NVIDIA has distributed Codex—OpenAI's code generation system built on GPT-5.5—to 40,000 engineers and researchers. The deployment, running on NVIDIA's GB200 and GB300 infrastructure, is shifting how the company ships production systems and runs machine learning research.
The gains are material. Dennis Hannusch, a senior software engineer on NVIDIA's coding agents team, reports that Codex with GPT-5.5 "surfaces bugs and gaps in my program that other models weren't able to find." Hannusch has used the tool to evolve an internal platform from an MVP into a production-ready system—work that had proven difficult with earlier models.
One concrete example: NVIDIA's teams built an internal podcast recording app (similar to Riverside) in hours using Codex.

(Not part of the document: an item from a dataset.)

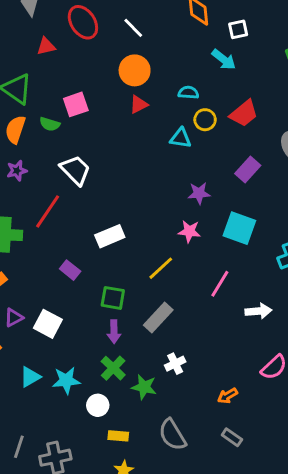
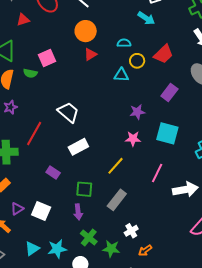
white trapezoid: (75, 170) -> (68, 112), moved
white arrow: (258, 311) -> (185, 189), size x1.4
purple arrow: (114, 332) -> (78, 212), moved
orange arrow: (228, 396) -> (145, 250), moved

Hannusch notes that given privacy constraints, "it would have taken us weeks to procure software." The Codex desktop app with computer interaction capabilities tested the video and audio recording functionality as it was built, autonomously. "I didn't have to do anything—it was built and tested completely autonomously," he says.
For research teams, Codex has largely automated the research loop. Shaunak Joshi, an AI researcher at NVIDIA, reports a "10x speed improvement just in terms of running experiments, because it's able to handle the whole end-to-end machine learning research workflow." Joshi's team points Codex at large corpora of papers in areas like reinforcement learning, and GPT-5.5 traces evidence across the corpus, then builds knowledge graphs to visualize how concepts tie together.
Codex's SSH support means researchers no longer manually log into remote hosts. Joshi can run large machine learning workloads directly from his laptop. Another use case emerging at NVIDIA: teams are sending Python codebases to GPT-5.5 for machine translation into Rust, achieving roughly 20x efficiency gains.
Hannusch's closing remark captures the inflection: "Codex has completely changed the threshold for what's worth building."